El resultado está en sintonía con su propia estética. "No me gustan las cosas que son demasiado sofisticadas o de moda", explica. “Prefiero la sobriedad, las materias primas y una mirada accesible.
” Aquí, su objetivo era crear una “atmósfera suave y onírica”, con una paleta inspirada en el entorno. El azul grisáceo del salón proviene de un pinar visto desde sus ventanas. La cocina, mientras tanto, hace referencia a los viñedos locales.
Sus líneas ordenadas están imitadas en una pared por una disposición geométrica de ladrillos que Marine rescató de una fábrica local. Cambio de color: un dormitorio en tonos tierra. Fotografía: Stephan Julliard Decidió hacer solo unos pocos cambios estructurales, el más significativo de los cuales fue transformar una serie de habitaciones de ex sirvientas en el segundo piso en un dormitorio principal para sus padres.
Gran parte de los muebles provienen de eBay y otros sitios de Internet sitios.
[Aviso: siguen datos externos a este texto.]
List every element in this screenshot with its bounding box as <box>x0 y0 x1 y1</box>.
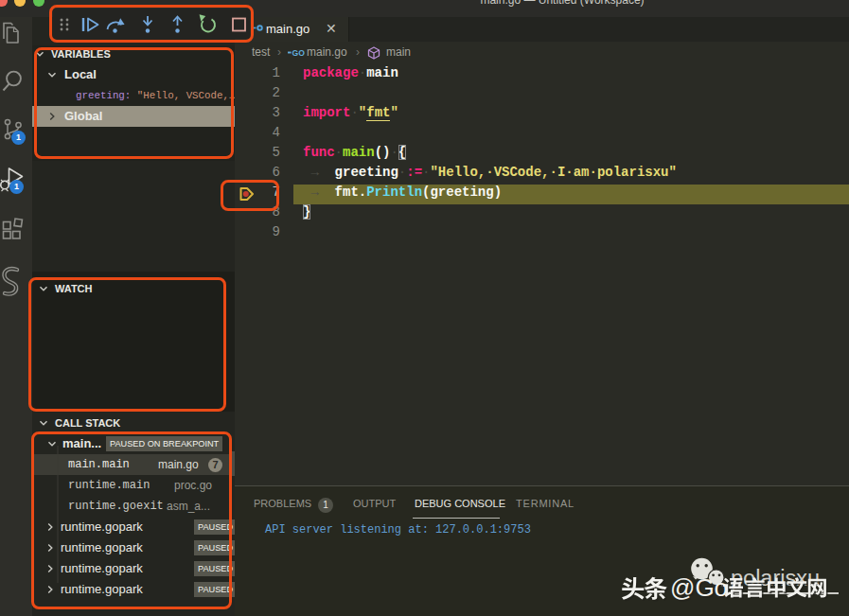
svg-text:GO: GO <box>292 48 305 57</box>
svg-text:@Go: @Go <box>670 573 728 602</box>
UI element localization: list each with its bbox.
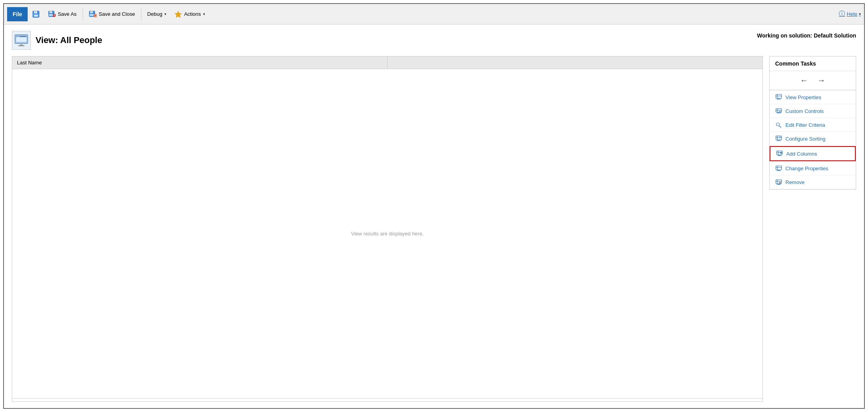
svg-marker-20: [175, 11, 181, 18]
grid-footer: [12, 398, 763, 401]
nav-back-button[interactable]: ←: [800, 76, 808, 85]
svg-rect-9: [49, 14, 53, 16]
debug-dropdown-arrow: ▾: [164, 12, 166, 16]
sidebar-item-add-columns[interactable]: Add Columns: [770, 146, 856, 161]
toolbar-sep-2: [141, 8, 141, 21]
debug-button[interactable]: Debug ▾: [144, 7, 170, 21]
toolbar-right: ⓘ Help ▾: [839, 10, 861, 18]
header-row: View: All People Working on solution: De…: [12, 31, 856, 50]
remove-icon: [775, 179, 782, 186]
svg-point-39: [776, 123, 780, 126]
grid-header: Last Name: [12, 56, 763, 69]
toolbar: File: [4, 4, 864, 24]
actions-button[interactable]: Actions ▾: [171, 7, 209, 21]
col-header-2: [388, 60, 763, 66]
grid-area: Last Name View results are displayed her…: [12, 56, 763, 402]
save-as-icon: x: [48, 10, 56, 18]
toolbar-sep-1: [83, 8, 83, 21]
sidebar-item-configure-sorting[interactable]: Configure Sorting: [770, 132, 856, 146]
sidebar-item-add-columns-label: Add Columns: [786, 151, 817, 157]
page-title: View: All People: [36, 35, 102, 45]
nav-forward-button[interactable]: →: [817, 76, 825, 85]
sidebar-item-edit-filter[interactable]: Edit Filter Criteria: [770, 118, 856, 132]
svg-rect-24: [17, 36, 20, 37]
main-window: File: [3, 3, 865, 409]
help-button[interactable]: ⓘ Help ▾: [839, 10, 861, 18]
sidebar-item-edit-filter-label: Edit Filter Criteria: [785, 122, 825, 128]
content-row: Last Name View results are displayed her…: [12, 56, 856, 402]
common-tasks-sidebar: Common Tasks ← →: [769, 56, 856, 190]
custom-controls-icon: [775, 107, 782, 115]
svg-rect-55: [776, 166, 781, 170]
save-as-label: Save As: [58, 11, 77, 17]
svg-rect-25: [20, 44, 23, 45]
svg-text:x: x: [54, 15, 55, 17]
grid-body: View results are displayed here.: [12, 69, 763, 398]
view-icon: [12, 31, 31, 50]
help-label: Help: [847, 11, 857, 17]
sidebar-item-remove-label: Remove: [785, 179, 804, 185]
save-button[interactable]: [28, 7, 43, 21]
configure-sorting-icon: [775, 135, 782, 142]
view-title-area: View: All People: [12, 31, 102, 50]
help-dropdown-arrow: ▾: [859, 12, 861, 16]
edit-filter-icon: [775, 121, 782, 128]
actions-icon: [174, 10, 182, 18]
sidebar-title: Common Tasks: [770, 56, 856, 71]
file-label: File: [13, 11, 22, 17]
save-close-button[interactable]: Save and Close: [85, 7, 139, 21]
sidebar-item-change-properties-label: Change Properties: [785, 166, 828, 171]
add-columns-icon: [776, 150, 783, 157]
sidebar-item-custom-controls-label: Custom Controls: [785, 108, 824, 114]
svg-line-40: [780, 126, 781, 128]
actions-label: Actions: [184, 11, 201, 17]
help-circle-icon: ⓘ: [839, 10, 845, 18]
save-close-icon: [89, 10, 97, 18]
svg-rect-16: [90, 14, 93, 16]
debug-label: Debug: [147, 11, 162, 17]
save-icon: [32, 10, 40, 18]
change-properties-icon: [775, 165, 782, 172]
view-properties-icon: [775, 94, 782, 101]
sidebar-item-configure-sorting-label: Configure Sorting: [785, 136, 825, 142]
grid-empty-message: View results are displayed here.: [351, 231, 424, 237]
svg-rect-4: [34, 15, 38, 17]
svg-rect-7: [50, 11, 51, 13]
svg-rect-27: [776, 94, 781, 98]
svg-rect-26: [18, 45, 24, 46]
svg-rect-14: [91, 11, 92, 13]
save-close-label: Save and Close: [99, 11, 135, 17]
sidebar-item-change-properties[interactable]: Change Properties: [770, 162, 856, 175]
sidebar-nav-row: ← →: [770, 71, 856, 90]
sidebar-item-custom-controls[interactable]: Custom Controls: [770, 104, 856, 118]
col-header-lastname: Last Name: [12, 56, 388, 69]
sidebar-item-remove[interactable]: Remove: [770, 175, 856, 189]
svg-rect-2: [35, 11, 36, 13]
sidebar-item-view-properties-label: View Properties: [785, 94, 821, 100]
main-content: View: All People Working on solution: De…: [4, 24, 864, 408]
solution-label: Working on solution: Default Solution: [757, 31, 856, 39]
save-as-button[interactable]: x Save As: [44, 7, 80, 21]
sidebar-item-view-properties[interactable]: View Properties: [770, 90, 856, 104]
actions-dropdown-arrow: ▾: [203, 12, 205, 16]
file-button[interactable]: File: [7, 7, 28, 21]
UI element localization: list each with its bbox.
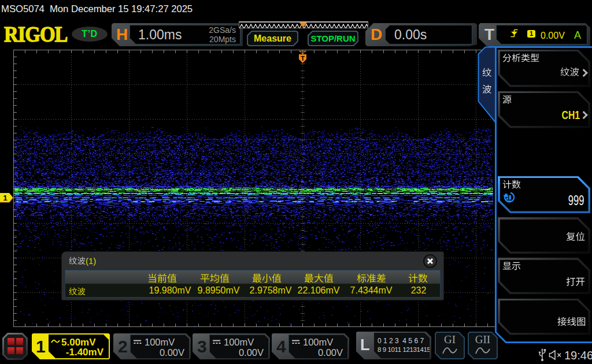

Marine está particularmente orgullosa de haber encontrado el juego de seis sillas Colette Guéden en la cocina por solo € 350 (£ 310). Otras piezas fueron adquiridas debido a sus formas intrigantemente inusuales: la mesa auxiliar de Odd Matter Studio con sede en Rotterdam y las sillas húngaras de los años 40 en la sala de estar son ejemplos perfectos.
Marine también mezcló algunas de sus propias creaciones, sobre todo la mesa de comedor Dialogue de forma sinuosa. "Su contorno ondulado crea una sensación de proximidad y te permite hablar fácilmente con todos los que están sentados", declara. Entre sus obras de arte favoritas, mientras tanto, se encuentran tres discos cubiertos con diminutos fragmentos de vidrio de colores de Vincent Beaurin, a quien descubrió a través de Instagram.
"Es un genio con el color", dice Marine con entusiasmo. “Sus tonos e intensidad cambian constantemente según la luz del día. Puedes mirarlos durante horas.
" A pesar de que sus padres se habían comprometido a darle rienda suelta, al principio estaban un poco desconcertados por sus decisiones. “Ellos decían, '¡Eso no! ¡No es de nuestro gusto! ", Recuerda Marine, con cierto sentido de diversión. “Pero cumplieron con su palabra para ayudarme a lanzar mi carrera con este proyecto.
Al final, vieron cómo todo encajaba y realmente les encanta el resultado. Todo el mérito de esta casa es para ellos ". marinebonnefoy.
com Diseño de Sarah de Beaumont Suscríbase al boletín de Design Review para obtener una dosis mensual de inspiración creativa Temas.